Traktat o obieraniu marchwi

Jako kilkunastoletnia dziewczyna tańczyłam boso przy tym samym piecu. Który to mógł być rok? – zastanawia się pani Stefania, dokładając węgla do ognia. – Nie aż tak dawno, chyba 1957.

– Działamy jak porządna firma, wszystko musi być zorganizowane i zaplanowane, nie możemy sobie pozwolić na spontaniczność – mówi Kasia. – Kiedy wychodzę rano do pracy, Karolka przejmuje mąż. Przed 9.00 przychodzi opiekunka i Maciek może jechać do radia. Ja staram się być w domu nie później niż o 14.00. Zdarza się, że Maciek wraca o 22.00.

Wyścig z czasem to domena ludzi młodych. Często zaczyna się zaraz po wyjściu z banku z pozytywną decyzją kredytową. Tych pozytywnych decyzji może być kilka: mieszkanie, samochód, lodówka. – Jesteśmy pokoleniem na dorobku – mówi Michałowski. – Ale tak naprawdę to nie praca się liczy, ale dzieci – uśmiecha się do Karolka.

Jak długo da się żyć na wysokich obrotach? – No właśnie – Michałowscy zgodnie potakują głowami, po czym do Maćka dzwoni ktoś z pracy, choć dochodzi 20.00. Kasia, trzymając synka na rękach, pochyla się nad kuchnią. Często gotuje tak, aby starczyło na dwa dni. Korzysta z półproduktów albo robi szybkie dania złożone z prostych składników. O krojeniu marchwi nie ma mowy.

Najwolniejsze ogniwo

– Jesteśmy coraz bardziej zabiegani – mówi Łukasz Krzyżanowski, doktorant socjologii na Uniwersytecie Warszawskim. – Faksy, telefony komórkowe i internet zapewniają szybki przepływ informacji. Procesy komunikacyjne, które trwały kiedyś kilka dni, a czasem i miesięcy, dziś załatwiamy jednym kliknięciem myszki. W sytuacji rozwoju technologicznego człowiek okazuje się najwolniejszym ogniwem. Aby nadążyć, musimy przyspieszyć – komentuje. Jeśli przyjęlibyśmy rozumowanie Krzyżanowskiego, oznaczałoby to, że im większy postęp cywilizacyjny, tym bardziej zabiegani ludzie.

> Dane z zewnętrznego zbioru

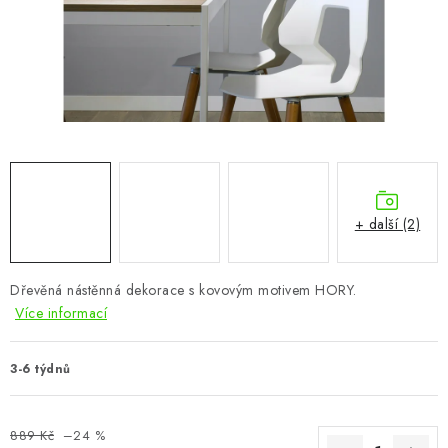
CHOVATELSKÉ POTŘEBY
DOPLŇKY A DEKORACE
ZAHRADA
OSTATNÍ
NOVINKY
+ další (2)
VÝPRODEJ
Dřevěná nástěnná dekorace s kovovým motivem HORY.
Více informací
Vše o nákupu
Info
Reklamace a odstoupení od smlouvy
Kontakty
Bonusový program NBM+
Blog
3-6 týdnů
889 Kč
–24 %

Pewnie z szybkiego tempa życia bierze się sukces książek, które doczekały się ekranizacji. „Dom nad rozlewiskiem” bił do niedawna rekordy popularności, bo ukazuje powrót ze zwariowanego świata do domu na wsi, gdzie nad piecem suszy się dziurawiec, a komórka traci zasięg. O żadnej innej książce Katarzyny Grocholi nie było tak głośno jak o „Nigdy w życiu”. Tam również jest dom z kominkiem i śniadaniem na tarasie. Kolejny wydawniczy przykład to „Pod słońcem Toskanii”. Książka zdobyła międzynarodowy rozgłos, choć prawie połowę zajmują przepisy kulinarne. Nic tylko wydawać książki kucharskie na temat krojenia warzyw i sposobu ich przyrządzania.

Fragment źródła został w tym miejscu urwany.